Vonis Kontroversial Sengketa Mandiodo: Warga Dipenjara di Atas Tanah Sendiri, Hakim Terancam Dilaporkan ke Komisi Yudisial

KONAWE, rubriksatu.com Putusan yang dijatuhkan Pengadilan Negeri Unaaha terhadap tiga warga pemilik lahan di Desa Mandiodo, Kecamatan Molawe, Konawe Utara, menjadi babak baru dalam konflik panjang antara rakyat kecil dan korporasi tambang.

Kamis, 22 Mei 2025, tiga warga dijebloskan ke penjara dalam kasus yang sarat kontroversi hukum, memicu tangis histeris di ruang sidang dan kemarahan keluarga korban ketidakadilan.

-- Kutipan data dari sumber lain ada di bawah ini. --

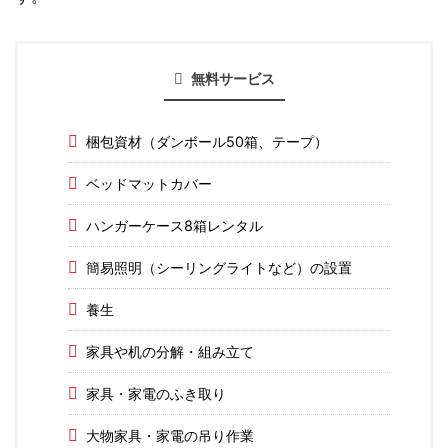
無料サービス
梱包資材（ダンボール50箱、テープ）
ベッドマットカバー
ハンガーケース8箱レンタル
簡易照明（シーリングライトなど）の設置
養生
家具や机の分解・組み立て
家具・家電のふき取り
大物家具・家電の吊り作業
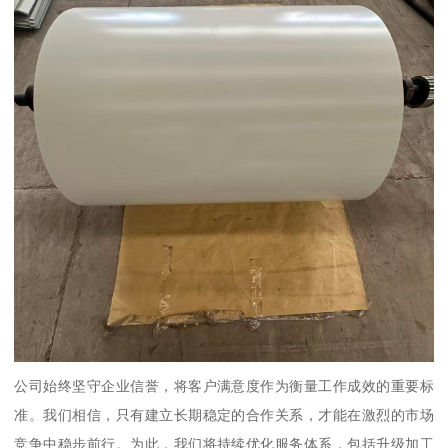
公司始终坚守企业信誉，将客户满意度作为衡量工作成效的重要标
准。我们相信，只有建立长期稳定的合作关系，才能在激烈的市场
竞争中稳步前行。为此，我们将持续优化服务体系，包括升级加工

Warga yang dituduh melakukan pemalangan jalan yang ternyata berada di atas tanah mereka sendiri divonis pidana penjara atas dakwaan alternatif Pasal 192 KUHP Jo Pasal 55 ayat (1) ke-1 KUHP Jo Pasal 64 ayat (1) KUHP, padahal dakwaan utama JPU soal pemerasan gagal dibuktikan.

Majelis hakim menjatuhkan vonis berbeda, Sahrir empat tahun penjara, Restu Alqadri Hidayat tiga tahun penjara, dan Basmanto enam tahun penjara.

Vonis ini menuai kritik tajam dari berbagai pihak. Kuasa hukum menuding hakim berat sebelah karena mengabaikan fakta bahwa jalan yang dipalang para terdakwa adalah lahan milik pribadi yang dibuktikan dengan surat alas hak yang sah.

“Ini vonis sesat dan mencederai rasa keadilan rakyat. Bagaimana mungkin seseorang dipidana karena memalang jalan di tanah miliknya sendiri?” tegas Nastum, SH, kuasa hukum terdakwa, dengan nada geram usai sidang.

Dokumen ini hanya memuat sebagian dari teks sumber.